This repository contains all R code used in running and analyzing the simulation study and case study reported in the manuscript.
As the simulation study involves many simulation settings (over 27,000) and the estimation time of some methods was rather long, a custom parallel simulation framework was implemented for use on a computation cluster. While a computational cluster is not strictly needed if you are only interested in replicating a subset of the simulation scenarios or methods, you will need to configure a Redis database server (https://redis.io/) in order to run any simulations. The instructions are provided below.
The complete database of simulation results (600 MB) is available upon request.
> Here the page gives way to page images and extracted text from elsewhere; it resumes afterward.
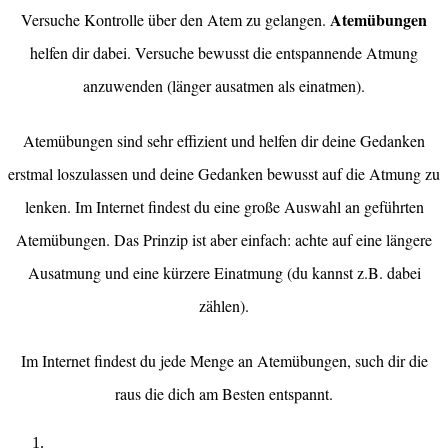
Atemübungen
Versuche Kontrolle über den Atem zu gelangen.
helfen dir dabei. Versuche bewusst die entspannende Atmung
anzuwenden (länger ausatmen als einatmen).
Atemübungen sind sehr effizient und helfen dir deine Gedanken
erstmal loszulassen und deine Gedanken bewusst auf die Atmung zu
lenken. Im Internet findest du eine große Auswahl an geführten
Atemübungen. Das Prinzip ist aber einfach: achte auf eine längere
Ausatmung und eine kürzere Einatmung (du kannst z.B. dabei
zählen).
Im Internet findest du jede Menge an Atemübungen, such dir die
raus die dich am Besten entspannt.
- MixTVEM source code used in the simulation study - https://github.com/dziakj1/MixTVEM
- lcmm R package, used for estimating GMM and GBTM - https://cran.r-project.org/package=lcmm
- kml R package, used for estimating KmL - https://cran.r-project.org/package=kml
- latrend R package: The longitudinal clustering framework that we have created, originating from the learnings of this work - https://github.com/philips-software/latrend
- Either load the Rstudio project file
comparison.Rproj
, or start an R session with the working directory set to the root repository directory. - Install required packages and dependencies
install.packages(c("assertthat", "data.table", "effects", "ggplot2", "igraph", "kml", "latex2exp", "lcmm", "lpSolve", "memoise", "mvnfast", "magrittr", "multcompView", "nlme", "polynom", "R.utils", "rredis", "scales", "weights"), dependencies = TRUE)
- Create an
.Rprofile
file with the following content:
FIG_DIR <- 'figs' # directory to export figures to
TAB_DIR <- 'tabs' # directory to export model coefficient tables to
OSU_USAGE_DATA_FILE <- '../data/<rds file name>'
CASE_OSU_RESULTS_DIR <- '../caseresults' # directory where to store the models
REDIS_HOST_FILE <- 'redis/localhost.txt' # file specifying hostname and port
REDIS_PWD <- 'password' # server AUTH password
source('include.R')
Change file and directory paths as needed.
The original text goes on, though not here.